If you would like more information regarding the recommendations of the 2010 Dietary Guidelines for Americans you can view the Executive Summary online here.
*Information adapted from the USDA, Dietary Guidelines for Americans 2010, and “Government requires more fruits,  veggies for school lunches” USA Today available at

Friday, December 16, 2011

Great News for the Fight Against Obesity!

For Medicare beneficiaries with obesity, who are competent and alert at the time that counseling is provided and whose counseling is furnished by a qualified primary care physician or other primary care practitioner in a primary care setting, Centers for Medicare & Medicaid Services (CMS) will now cover:
  • One face-to-face visit every week for the first month;
  • One face-to-face visit every other week for months 2-6;
  • One face-to-face visit every month for months 7-12, if the beneficiary meets the 3kg weight loss requirement as discussed below.
At the six month visit, a reassessment of obesity and a determination of the amount of weight loss must be performed.  To be eligible for additional face-to-face visits occurring once a month for an additional six months, beneficiaries must have achieved a reduction in weight of at least 3kg over the course of the first six months of intensive therapy.
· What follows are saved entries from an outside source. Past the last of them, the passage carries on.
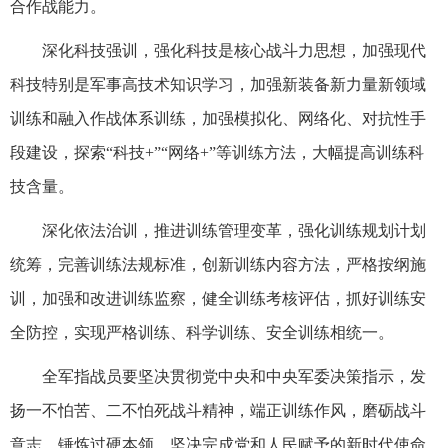
合作战能力。
深化科技强训，强化科技是核心战斗力思想，加强现代
科技特别是军事高技术知识学习，加强新装备新力量新领域
训练和融入作战体系训练，加强模拟化、网络化、对抗性手
段建设，探索“科技+”“网络+”等训练方法，大幅提高训练科
技含量。
深化依法治训，推进训练管理变革，强化训练规划计划
统筹，完善训练法规标准，创新训练内容方法，严格按纲施
训，加强和改进训练监察，健全训练考核评估，抓好训练安
全防控，实现严格训练、科学训练、安全训练相统一。
全军指战员要坚决贯彻党中央和中央军委决策指示，发
扬一不怕苦、二不怕死战斗精神，端正训练作风，磨砺战斗
意志，锤炼过硬本领，坚决完成党和人民赋予的新时代使命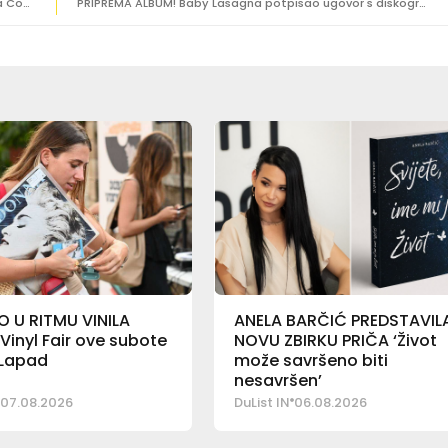
LAZARETI FEST Zapjevajte ‘Vilo moja’ u spomen na Vinka Cocu
PRIPREMA ALBUM! Baby Lasagna potpisao ugovor s diskografskom grupom
 U RITMU VINILA
ANELA BARČIĆ PREDSTAVIL
 Vinyl Fair ove subote
NOVU ZBIRKU PRIČA ‘Život
 Lapad
može savršeno biti
nesavršen’
07.08.2026
DuList IN
06.08.2026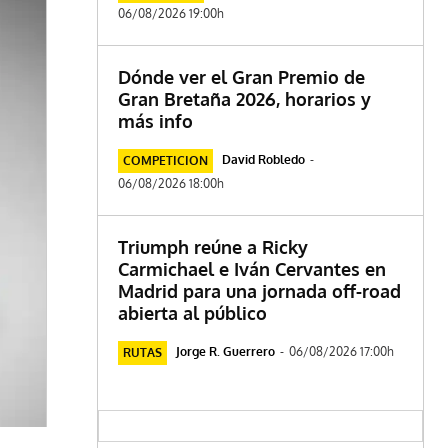
06/08/2026 19:00h
Dónde ver el Gran Premio de
Gran Bretaña 2026, horarios y
más info
David Robledo
-
COMPETICION
06/08/2026 18:00h
Triumph reúne a Ricky
Carmichael e Iván Cervantes en
Madrid para una jornada off-road
abierta al público
Jorge R. Guerrero
-
06/08/2026 17:00h
RUTAS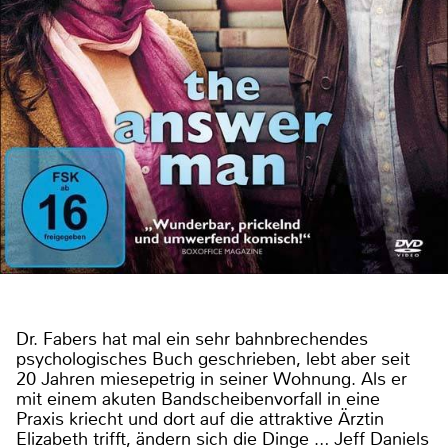
Dr. Fabers hat mal ein sehr bahnbrechendes
psychologisches Buch geschrieben, lebt aber seit
20 Jahren miesepetrig in seiner Wohnung. Als er
mit einem akuten Bandscheibenvorfall in eine
Praxis kriecht und dort auf die attraktive Ärztin
Elizabeth trifft, ändern sich die Dinge … Jeff Daniels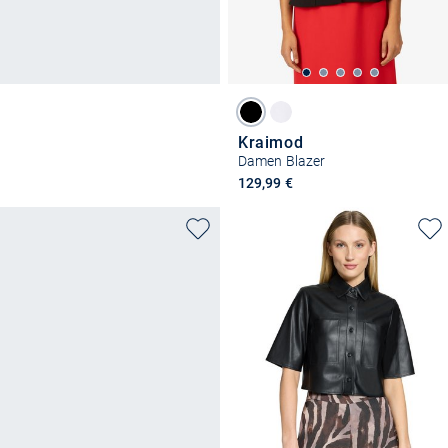
Kraimod
Damen Blazer
129,99 €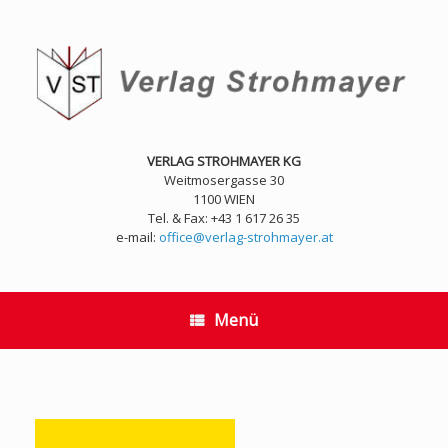
Zum
Inhalt
springen
VERLAG STROHMAYER KG
Weitmosergasse 30
1100 WIEN
Tel. & Fax: +43 1 617 26 35
e-mail:
office@verlag-strohmayer.at
Menü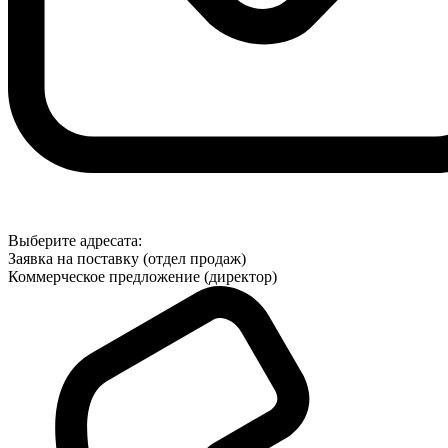
Выберите адресата:
Заявка на поставку (отдел продаж)
Коммерческое предложение (директор)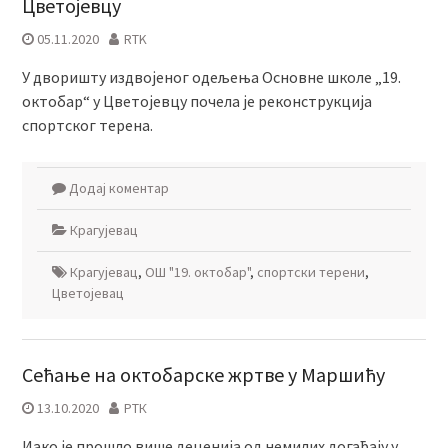
Цветојевцу
05.11.2020
RTK
У дворишту издвојеног одељења Основне школе „19.
октобар“ у Цветојевцу почела је реконструкција
спортског терена.
Додај коментар
Крагујевац
Крагујевац
,
ОШ "19. октобар"
,
спортски терени
,
Цветојевац
Сећање на октобарске жртве у Маршићу
13.10.2020
РТК
Иако је прошло више деценија од немилих догађају у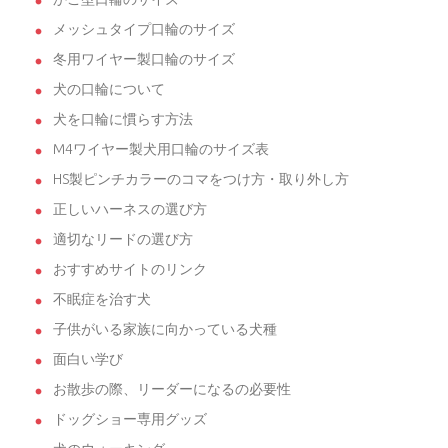
メッシュタイプ口輪のサイズ
冬用ワイヤー製口輪のサイズ
犬の口輪について
犬を口輪に慣らす方法
M4ワイヤー製犬用口輪のサイズ表
HS製ピンチカラーのコマをつけ方・取り外し方
正しいハーネスの選び方
適切なリードの選び方
おすすめサイトのリンク
不眠症を治す犬
子供がいる家族に向かっている犬種
面白い学び
お散歩の際、リーダーになるの必要性
ドッグショー専用グッズ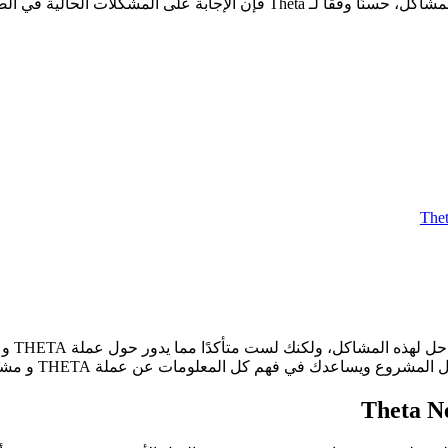
لكنها دائما ما تكون بجودة سيئة ورفض متكرر، لكن ما هو الحل لهذه المشاكل، حسنًا وفقًا لـ a
اعدك في فهم كل المعلومات عن عملة THETA و مشروع Theta Network.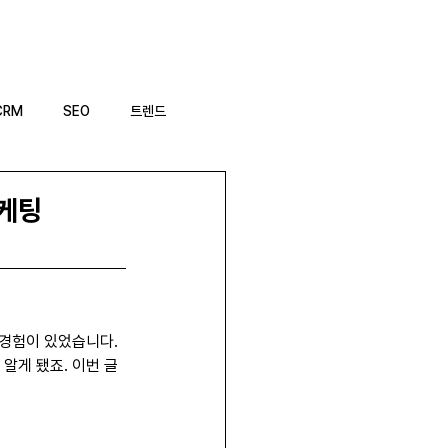
EO 캠프
AI 글쓰기 툴
CRM
SEO
트렌드
마케팅
경험이 있었습니다. 
알게 됐죠. 이번 글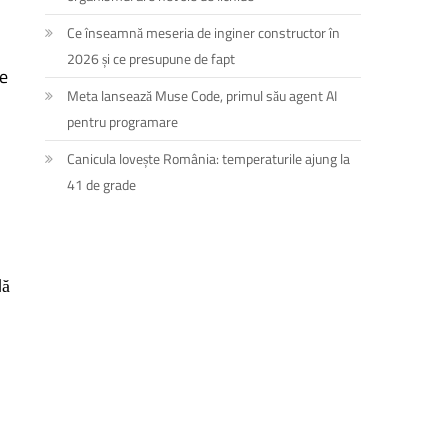
Ce înseamnă meseria de inginer constructor în
2026 și ce presupune de fapt
le
Meta lansează Muse Code, primul său agent AI
pentru programare
Canicula lovește România: temperaturile ajung la
41 de grade
lă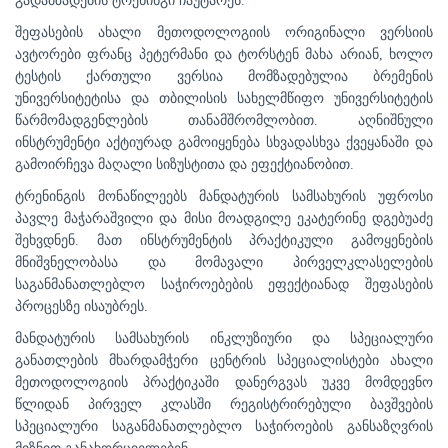
გადამზადების ტრენინგი ჩაუტარეს
.
შეფასების ახალი მეთოდოლოგიის ორიგინალი ვერსიის
ავტორები ფრანც პეტერმანი და ტორსტენ მახა არიან, ხოლო
ტესტის ქართული ვერსია მომზადებულია ბრემენის
უნივერსიტეტისა და თბილისის სახელმწიფო უნივერსიტეტის
წარმომადგენლების თანამშრომლობით. აღნიშნული
ინსტრუმენტი აქტიურად გამოიყენება სხვადასხვა ქვეყანაში და
გამოირჩევა მაღალი სიზუსტითა და ეფექტიანობით.
ტრენინგის მონაწილეებს მანდატურის სამსახურის უფროსი
პავლე მაჭარაშვილი და მისი მოადგილე ეკატერინე დგებუაძე
შეხვდნენ. მათ ინსტრუმენტის პრაქტიკული გამოყენების
მნიშვნელობასა და მომავალი პირველკლასელების
საგანმანათლებლო საჭიროებების ეფექტიანად შეფასების
პროცესზე ისაუბრეს.
მანდატურის სამსახურის ინკლუზიური და სპეციალური
განათლების მხარდამჭერი ცენტრის
სპეციალისტები ახალი
მეთოდოლოგიის პრაქტიკაში დანერგვას უკვე მომდევნო
წლიდან პირველ კლასში რეგისტრირებული ბავშვების
სპეციალური საგანმანათლებლო საჭიროების განსაზღვრის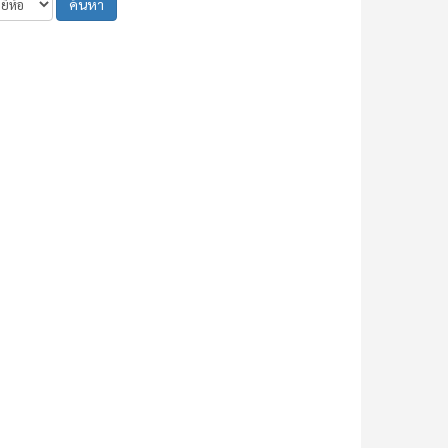
ค้นหา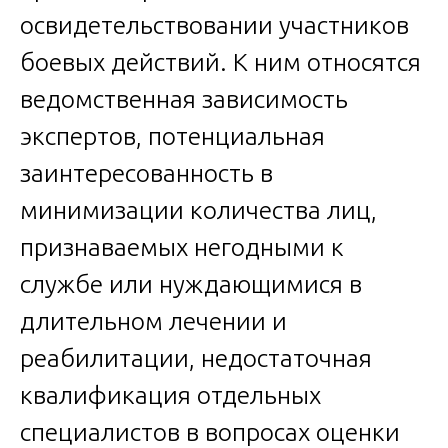
освидетельствовании участников
боевых действий. К ним относятся
ведомственная зависимость
экспертов, потенциальная
заинтересованность в
минимизации количества лиц,
признаваемых негодными к
службе или нуждающимися в
длительном лечении и
реабилитации, недостаточная
квалификация отдельных
специалистов в вопросах оценки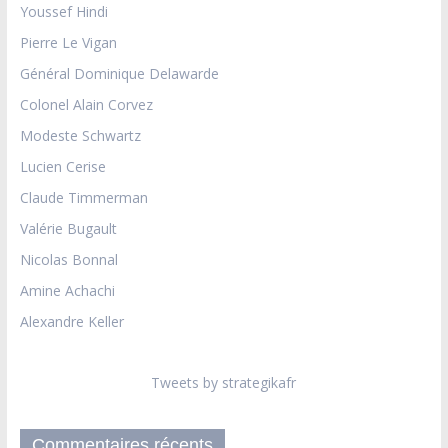
Youssef Hindi
Pierre Le Vigan
Général Dominique Delawarde
Colonel Alain Corvez
Modeste Schwartz
Lucien Cerise
Claude Timmerman
Valérie Bugault
Nicolas Bonnal
Amine Achachi
Alexandre Keller
Tweets by strategikafr
Commentaires récents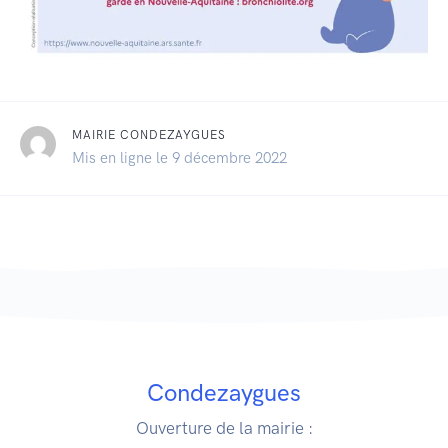
MAIRIE CONDEZAYGUES
Mis en ligne le 9 décembre 2022
Condezaygues
Ouverture de la mairie :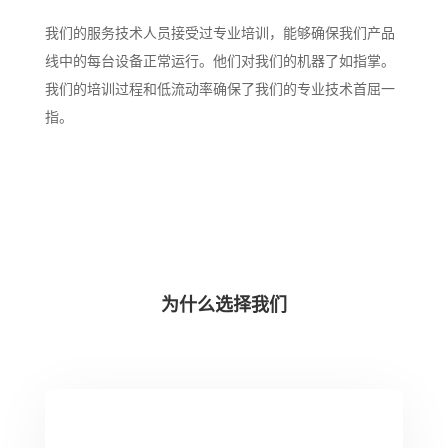
我们的服务技术人员接受过专业培训，能够确保我们产品
线中的每台设备正常运行。他们对我们的机器了如指掌。
我们的培训过程和低流动率确保了我们的专业技术首屈一
指。
为什么选择我们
This determination must be documented in the physician office records for applicable beneficiaries consistent with usual practice.  For beneficiaries who do not achieve a weight loss of at least 3kg during the first six months of intensive therapy, a reassessment of their readiness to change and BMI is appropriate after an additional six month period.

For the purposes of this decision memorandum a “primary care physician” and “primary care practitioner” will be defined consistent with existing sections of the Social Security Act (§1833(u)(6), §1833(x)(2)(A)(i)(I) and §1833(x)(2)(A)(i)(II)).
While this is a HUGE step in the right direction of putting a stop towards the rising rate of obesity it is sad to see that Registered and Licensed Dietitians, who are uniquely qualified to effectively address weight management at low cost.